E. Coli Epidemic Devastating Euro Agriculture

June 7 (EIRNS)—The Copa-Cogeca, a farm lobby group based in Brussels, said in a report released today that up to 80% of vegetables are being destroyed in parts of the EU because the market has been destroyed by fears over the E. coli epidemic. Farmers' losses could be as high as EU400 million euros ($580 million) a week, the group said. Vegetable growers in France, the Netherlands, Belgium, Portugal, and Germany are also taking losses.

Freshful, another farm lobby group, said that Spain alone could be losing $292 million a week. Cucumber sales fell 80-100% in some EU countries, while tomato sales were down 50-80% and lettuce by over 50%. Prices are well below production costs.

One German farmer told the BBC that "customers aren't buying vegetables at all. And so farmers can't sell their products—every day we lose EU1 million" ($1.46 million).

German Hospitals Need More Funds

June 7 (EIRNS)—German hospitals are struggling to cope with the thousands of people sickened by the E. coli epidemic, and the German Hospital Association (Deutsche Krankenhaus Gesellschaft, DKG) is calling for more funds to deal with the crisis, Der Spiegel reported today. DKG managing director Georg Baum said that DKG members were overwhelmed by the financial strain of the outbreak. "In light of the E. coli epidemic, I appeal to politicians to restore the financial cuts planned for hospitals," Baum told the Rheinische Post. The situation proves just how important it is to keep beds and personnel available at clinics, he said. Hospitals and other health-care institutions in the affected areas have only been able to cope because they are swapping staff. "The clinics are doing everything necessary for the care of the sick—without considering whether their services will be compensated by health insurers later," Baum said.

Doctors are having difficulty providing kidney dialysis to the more than 33% of patients who develop hemolytic-uremic syndrome (HUS), which can cause kidney failure.
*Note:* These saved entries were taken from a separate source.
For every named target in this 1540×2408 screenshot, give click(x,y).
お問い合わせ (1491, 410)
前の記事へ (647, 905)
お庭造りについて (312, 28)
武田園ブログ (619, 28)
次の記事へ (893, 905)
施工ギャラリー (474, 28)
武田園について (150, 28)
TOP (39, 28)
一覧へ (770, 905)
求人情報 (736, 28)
Hospital workers are reportedly working overtime to staff the institutions, and it is also feared that blood banks may run short.
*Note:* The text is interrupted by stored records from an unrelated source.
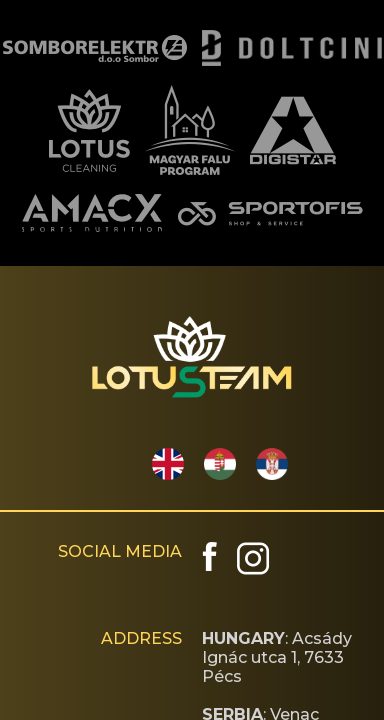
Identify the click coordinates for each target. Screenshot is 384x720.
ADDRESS (141, 638)
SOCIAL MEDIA (120, 551)
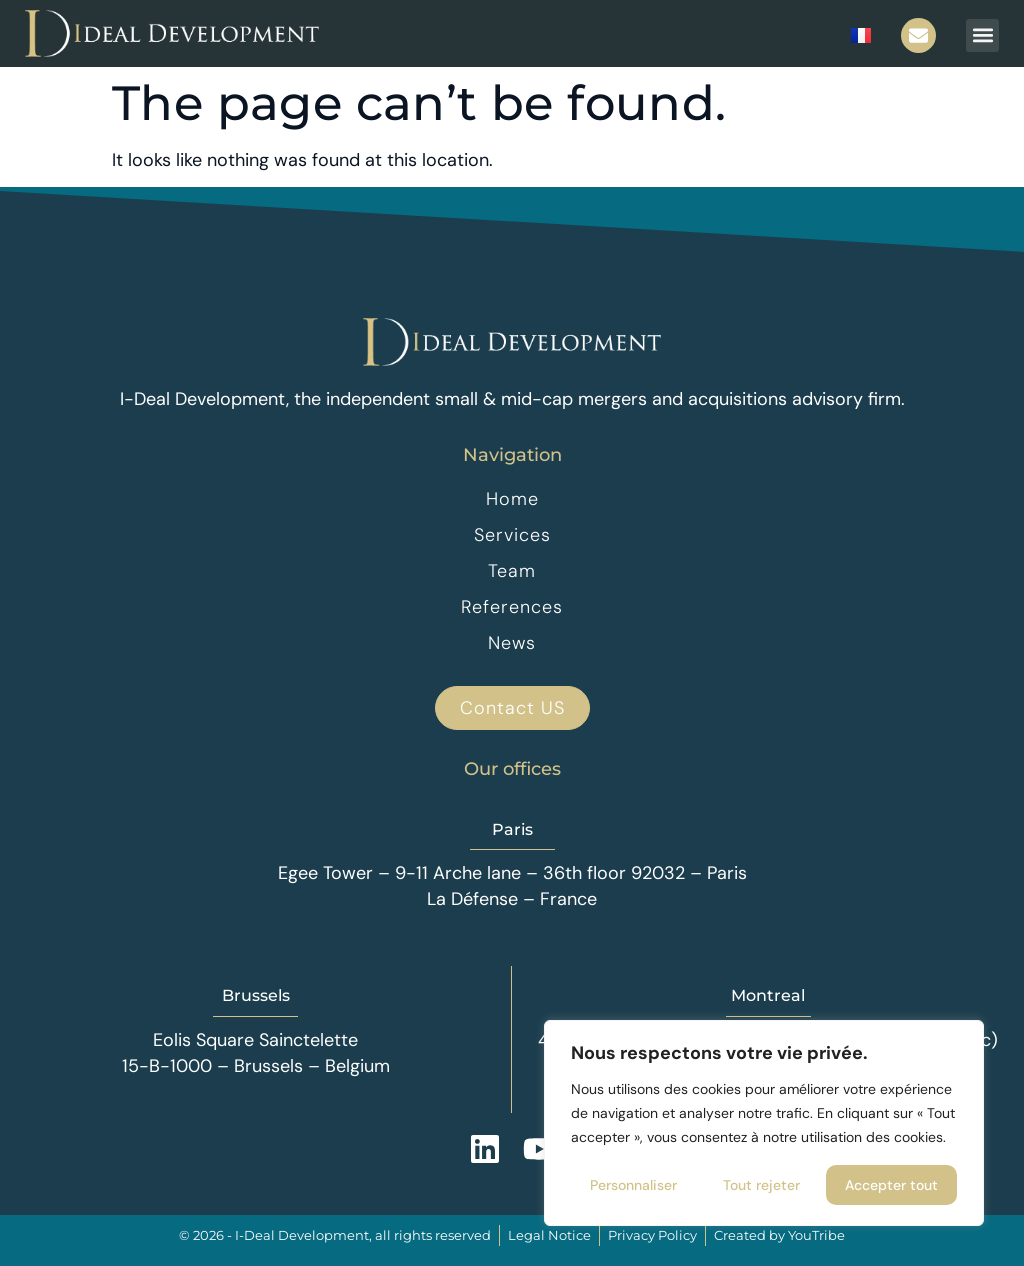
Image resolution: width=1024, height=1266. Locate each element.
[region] (764, 1123)
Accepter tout (891, 1185)
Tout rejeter (761, 1185)
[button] (982, 35)
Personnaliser (633, 1185)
French Food Speculators on Defensive

July 8 (EIRNS)—Nicolas Fragneau, manager of Amundi Funds Global Agriculture, gave a defensive interview to the French daily Le Figaro headlined: "We Are Not Taking Part in the Disappearance of Agriculture."

Fragneau lied that prices for food commodities are on the rise because world food production is lagging behind demand. Therefore, the solution is more public and private investment in agriculture, for which, of course, his Amundi fund is a key instrument.
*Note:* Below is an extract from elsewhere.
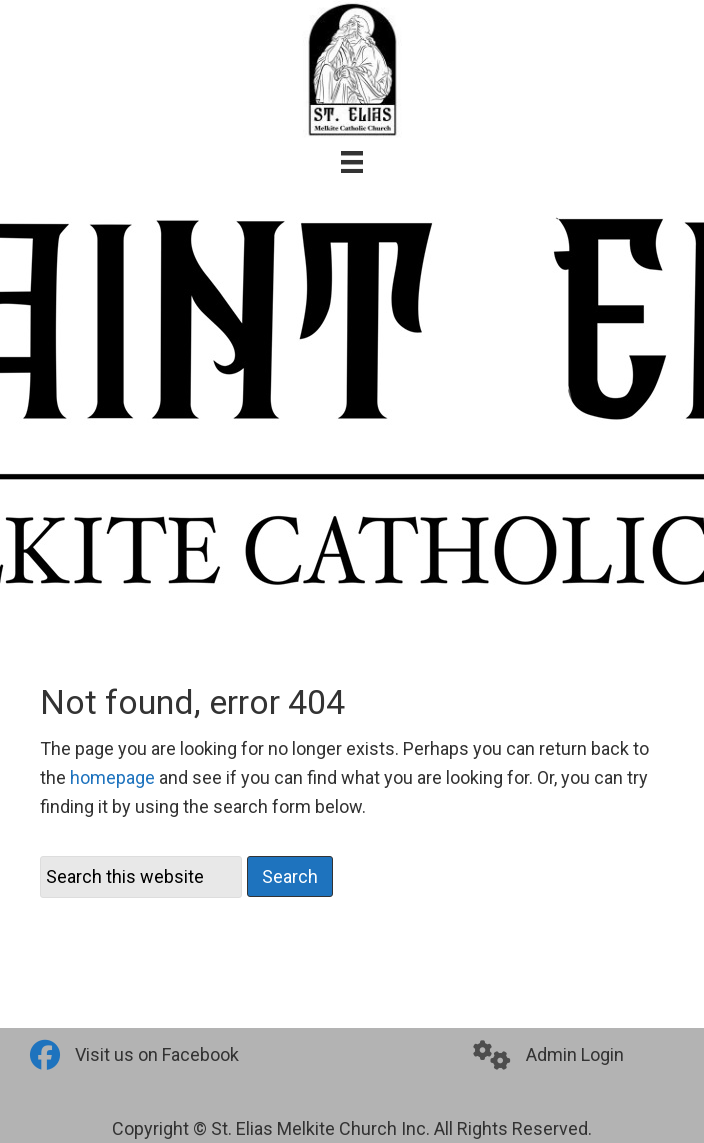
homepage (112, 777)
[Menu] (352, 162)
Amundi, owned 75% by Crédit Agricole and 25% by Société Générale of the Inter-Alpha Group, manages EU690.5 billion in assets and has offices worldwide.

Coverup of Dr. David Kelly's Death Persists

June 10 (EIRNS)—U.K. Attorney General Dominic Grieve has ruled that there was no evidence that Dr. David Kelly, a British intelligence officer and specialist on nuclear proliferation, was murdered in 2003. Grieve also dismissed the charge of a cover-up, in a ruling on a request that the High Court order a hearing. Grieve told Members of Parliament yesterday: "I've concluded that the evidence that Dr. Kelly took his own life is overwhelmingly strong. Further, there is nothing I've seen that supports any allegation that Dr. Kelly was murdered or that his death was the subject of any kind of conspiracy or cover-up." Grieve produced a 60-page report, which purports to rebut 169 points made by those requesting an investigation.

Kelly was the covert source for the charge, reported on BBC before the Iraq War began, that the Tony Blair government had "sexed up" the facts to try to prove that Iraq's Saddam Hussein was developing a nuclear weapons program.